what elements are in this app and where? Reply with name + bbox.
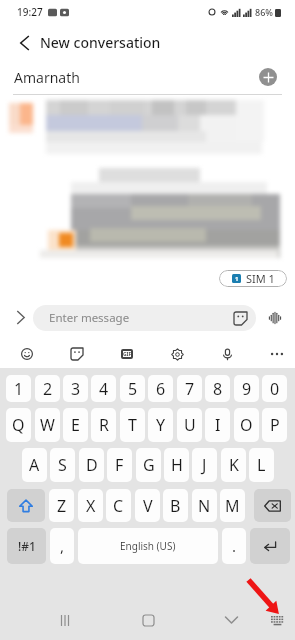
button[interactable]: A xyxy=(22,448,47,482)
staticText: 1 xyxy=(235,275,239,283)
staticText: W xyxy=(40,414,55,436)
staticText: L xyxy=(257,454,266,476)
button[interactable]: Z xyxy=(49,489,74,522)
staticText: V xyxy=(143,495,153,517)
staticText: U xyxy=(184,414,196,436)
button[interactable]: O xyxy=(234,408,259,442)
staticText: 2 xyxy=(43,378,53,400)
button[interactable] xyxy=(7,489,45,522)
button[interactable]: Y xyxy=(148,408,173,442)
staticText: New conversation xyxy=(40,33,161,52)
staticText: 6 xyxy=(156,378,166,400)
button[interactable]: Home xyxy=(134,606,162,634)
staticText: Y xyxy=(156,414,166,436)
staticText: O xyxy=(240,414,253,436)
button[interactable]: 3 xyxy=(63,375,88,402)
button[interactable]: Enter message xyxy=(33,305,256,331)
button[interactable]: L xyxy=(249,448,274,482)
button[interactable]: Back xyxy=(10,29,38,57)
staticText: !#1 xyxy=(18,538,36,554)
button[interactable]: D xyxy=(79,448,104,482)
staticText: B xyxy=(170,495,181,517)
button[interactable]: 5 xyxy=(120,375,145,402)
staticText: G xyxy=(143,454,155,476)
button[interactable]: Q xyxy=(6,408,31,442)
staticText: J xyxy=(202,454,207,476)
button[interactable]: F xyxy=(107,448,132,482)
staticText: 3 xyxy=(71,378,81,400)
button[interactable]: 1 xyxy=(219,270,287,287)
staticText: 5 xyxy=(128,378,138,400)
staticText: A xyxy=(29,454,40,476)
button[interactable]: Emoji xyxy=(13,340,41,368)
staticText: 7 xyxy=(185,378,195,400)
button[interactable]: More xyxy=(263,340,291,368)
button[interactable]: W xyxy=(35,408,60,442)
staticText: English (US) xyxy=(120,539,176,553)
button[interactable]: V xyxy=(135,489,160,522)
staticText: Amarnath xyxy=(14,68,80,87)
button[interactable]: R xyxy=(91,408,116,442)
button[interactable]: Stickers xyxy=(63,340,91,368)
button[interactable]: T xyxy=(120,408,145,442)
button[interactable]: 7 xyxy=(177,375,202,402)
button[interactable]: GIF xyxy=(113,340,141,368)
button[interactable]: U xyxy=(177,408,202,442)
staticText: X xyxy=(86,495,96,517)
button[interactable]: C xyxy=(106,489,131,522)
button[interactable]: Back xyxy=(217,606,245,634)
staticText: D xyxy=(86,454,98,476)
button[interactable]: G xyxy=(136,448,161,482)
button[interactable]: 2 xyxy=(35,375,60,402)
button[interactable]: S xyxy=(50,448,75,482)
button[interactable]: B xyxy=(163,489,188,522)
staticText: 86% xyxy=(255,6,273,18)
staticText: Z xyxy=(57,495,67,517)
button[interactable] xyxy=(250,528,290,564)
staticText: P xyxy=(270,414,280,436)
button[interactable]: 4 xyxy=(91,375,116,402)
button[interactable]: J xyxy=(192,448,217,482)
button[interactable]: K xyxy=(221,448,246,482)
button[interactable]: M xyxy=(220,489,245,522)
staticText: N xyxy=(198,495,211,517)
button[interactable]: . xyxy=(222,528,246,564)
button[interactable]: I xyxy=(205,408,230,442)
button[interactable]: Voice input xyxy=(213,340,241,368)
button[interactable]: 1 xyxy=(6,375,31,402)
staticText: . xyxy=(232,536,237,556)
button[interactable]: Stickers xyxy=(234,312,247,325)
staticText: I xyxy=(215,414,221,436)
staticText: Enter message xyxy=(49,310,130,326)
staticText: T xyxy=(128,414,137,436)
staticText: , xyxy=(60,536,65,556)
staticText: C xyxy=(113,495,124,517)
button[interactable]: N xyxy=(192,489,217,522)
button[interactable]: E xyxy=(63,408,88,442)
button[interactable]: H xyxy=(164,448,189,482)
button[interactable]: English (US) xyxy=(78,528,218,564)
button[interactable]: Hide keyboard xyxy=(263,606,291,634)
button[interactable]: Voice message xyxy=(262,305,288,331)
staticText: S xyxy=(58,454,67,476)
staticText: 8 xyxy=(213,378,223,400)
staticText: F xyxy=(115,454,124,476)
button[interactable]: 6 xyxy=(148,375,173,402)
button[interactable]: , xyxy=(50,528,74,564)
button[interactable]: 9 xyxy=(234,375,259,402)
button[interactable]: Show apps xyxy=(7,304,34,331)
button[interactable]: 8 xyxy=(205,375,230,402)
button[interactable] xyxy=(254,489,291,522)
button[interactable]: Add recipient xyxy=(259,68,277,86)
button[interactable]: Recents xyxy=(51,606,79,634)
staticText: R xyxy=(99,414,109,436)
button[interactable]: X xyxy=(78,489,103,522)
button[interactable]: P xyxy=(262,408,287,442)
staticText: H xyxy=(171,454,183,476)
button[interactable]: Settings xyxy=(163,340,191,368)
staticText: 9 xyxy=(242,378,252,400)
button[interactable]: !#1 xyxy=(7,528,46,564)
staticText: 1 xyxy=(14,378,24,400)
staticText: 19:27 xyxy=(17,5,43,19)
button[interactable]: 0 xyxy=(262,375,287,402)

------------------------------------------------------------------------

**What you will do:**
Show each line from the material above where the string "Voice" can be found.

**Answer section:**
button[interactable]: Voice input xyxy=(213,340,241,368)
button[interactable]: Voice message xyxy=(262,305,288,331)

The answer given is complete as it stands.